WORK ORDER - Only one stretch of the records below should be repeated. It starts with the line containing "الانسياق وراءه" and goes on through the line containing "لإقحام الجزائر في", exactly as written.

MATERIAL FOR THIS EXERCISE -
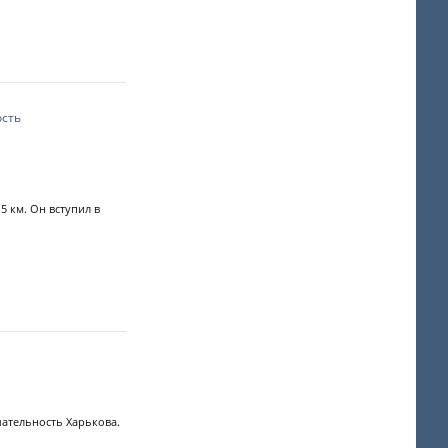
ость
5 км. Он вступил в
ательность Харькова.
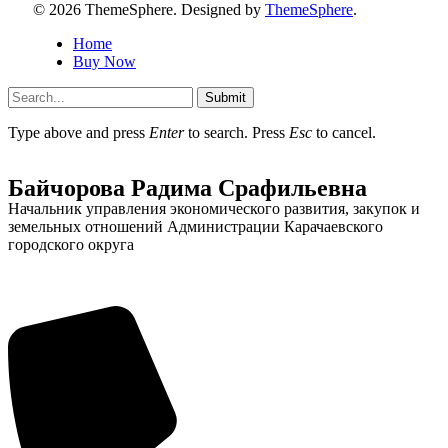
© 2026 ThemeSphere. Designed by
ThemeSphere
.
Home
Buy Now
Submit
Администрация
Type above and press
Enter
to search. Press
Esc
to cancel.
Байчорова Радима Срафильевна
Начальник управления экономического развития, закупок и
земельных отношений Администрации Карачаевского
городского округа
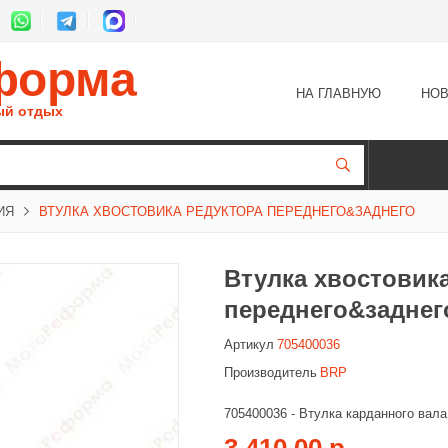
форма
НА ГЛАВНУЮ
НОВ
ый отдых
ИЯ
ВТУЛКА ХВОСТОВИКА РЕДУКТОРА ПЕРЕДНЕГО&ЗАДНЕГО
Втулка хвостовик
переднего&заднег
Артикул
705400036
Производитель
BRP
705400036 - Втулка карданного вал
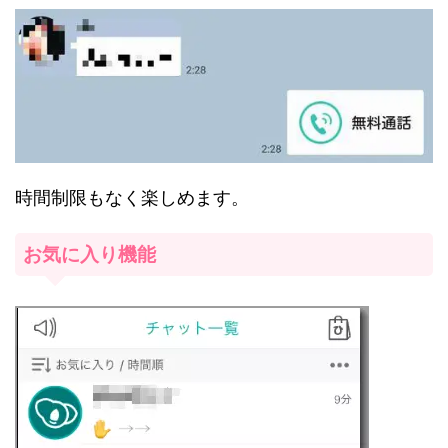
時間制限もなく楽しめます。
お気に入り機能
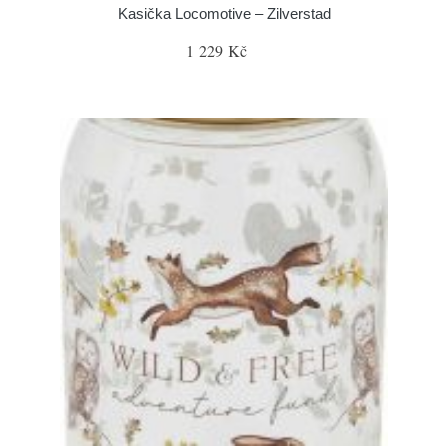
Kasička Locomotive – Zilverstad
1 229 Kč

---

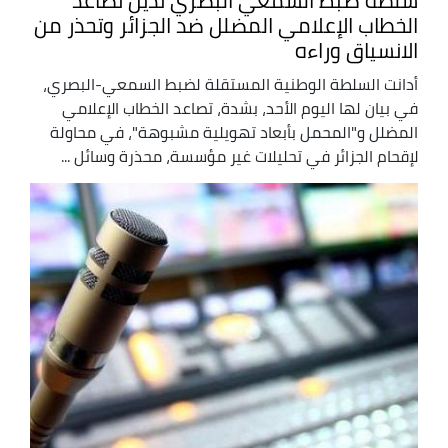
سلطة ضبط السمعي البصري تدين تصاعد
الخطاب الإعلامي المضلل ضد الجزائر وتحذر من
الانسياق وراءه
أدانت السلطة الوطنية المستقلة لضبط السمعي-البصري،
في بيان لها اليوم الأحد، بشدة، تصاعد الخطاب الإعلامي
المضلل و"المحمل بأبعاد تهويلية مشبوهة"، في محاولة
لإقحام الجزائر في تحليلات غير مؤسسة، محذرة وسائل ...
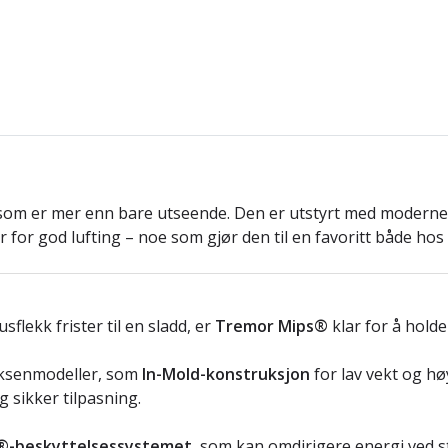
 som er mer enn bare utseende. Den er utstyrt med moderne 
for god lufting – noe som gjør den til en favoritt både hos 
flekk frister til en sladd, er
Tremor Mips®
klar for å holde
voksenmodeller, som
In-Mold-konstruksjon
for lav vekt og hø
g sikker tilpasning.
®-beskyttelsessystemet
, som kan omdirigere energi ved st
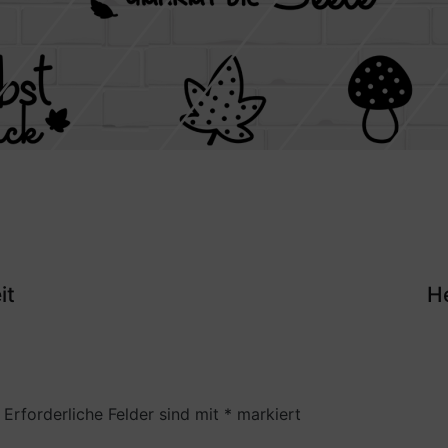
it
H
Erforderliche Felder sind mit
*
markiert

TASK RESPONSE -
الانسياق وراءه
أدانت السلطة الوطنية المستقلة لضبط السمعي-البصري،
في بيان لها اليوم الأحد، بشدة، تصاعد الخطاب الإعلامي
المضلل و"المحمل بأبعاد تهويلية مشبوهة"، في محاولة
لإقحام الجزائر في تحليلات غير مؤسسة، محذرة وسائل ...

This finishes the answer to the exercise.